» **Task inputs**:
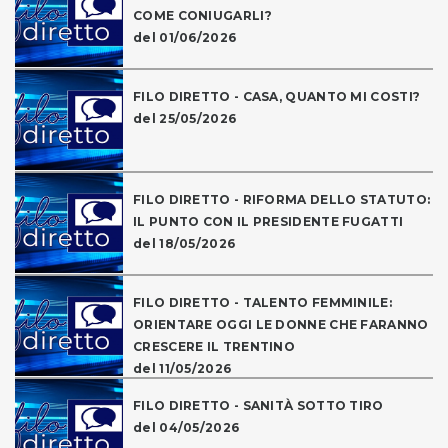
COME CONIUGARLI?
del 01/06/2026
FILO DIRETTO - CASA, QUANTO MI COSTI?
del 25/05/2026
FILO DIRETTO - RIFORMA DELLO STATUTO:
IL PUNTO CON IL PRESIDENTE FUGATTI
del 18/05/2026
FILO DIRETTO - TALENTO FEMMINILE:
ORIENTARE OGGI LE DONNE CHE FARANNO
CRESCERE IL TRENTINO
del 11/05/2026
FILO DIRETTO - SANITÀ SOTTO TIRO
del 04/05/2026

» **Your instructions**:
Your answer is the line containing "del 01/06/2026" plus every line after it through the end of the entries, given again exactly and alone.

» **Solution**:
del 01/06/2026
FILO DIRETTO - CASA, QUANTO MI COSTI?
del 25/05/2026
FILO DIRETTO - RIFORMA DELLO STATUTO:
IL PUNTO CON IL PRESIDENTE FUGATTI
del 18/05/2026
FILO DIRETTO - TALENTO FEMMINILE:
ORIENTARE OGGI LE DONNE CHE FARANNO
CRESCERE IL TRENTINO
del 11/05/2026
FILO DIRETTO - SANITÀ SOTTO TIRO
del 04/05/2026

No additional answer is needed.